--- Extracted entries ---

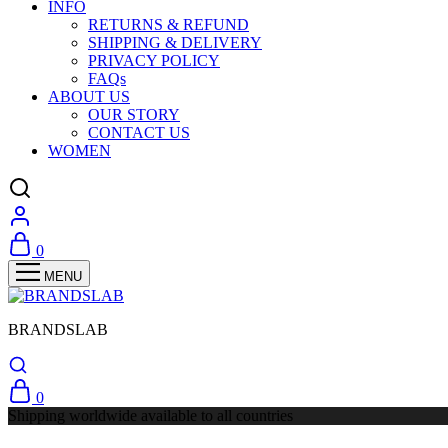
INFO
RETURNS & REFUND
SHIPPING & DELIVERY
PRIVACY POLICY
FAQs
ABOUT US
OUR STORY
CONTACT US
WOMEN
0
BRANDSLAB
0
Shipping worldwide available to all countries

---
--- Extracted entries ---

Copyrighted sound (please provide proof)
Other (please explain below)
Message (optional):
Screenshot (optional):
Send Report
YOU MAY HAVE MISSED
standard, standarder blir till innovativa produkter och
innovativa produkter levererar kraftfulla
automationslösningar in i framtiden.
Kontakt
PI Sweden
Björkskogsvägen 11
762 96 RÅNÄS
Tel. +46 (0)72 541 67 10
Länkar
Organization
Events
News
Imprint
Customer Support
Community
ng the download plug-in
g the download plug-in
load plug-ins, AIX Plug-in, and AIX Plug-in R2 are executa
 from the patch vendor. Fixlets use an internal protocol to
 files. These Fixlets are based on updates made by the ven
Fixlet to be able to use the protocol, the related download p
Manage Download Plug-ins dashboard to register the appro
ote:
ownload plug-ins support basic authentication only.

---

What you are asked to do: Take the lines above from the one containing "Send Report" down to the one containing "Customer Support", and transcribe them exactly, both ends included.

Result for this exercise:
Send Report
YOU MAY HAVE MISSED
standard, standarder blir till innovativa produkter och
innovativa produkter levererar kraftfulla
automationslösningar in i framtiden.
Kontakt
PI Sweden
Björkskogsvägen 11
762 96 RÅNÄS
Tel. +46 (0)72 541 67 10
Länkar
Organization
Events
News
Imprint
Customer Support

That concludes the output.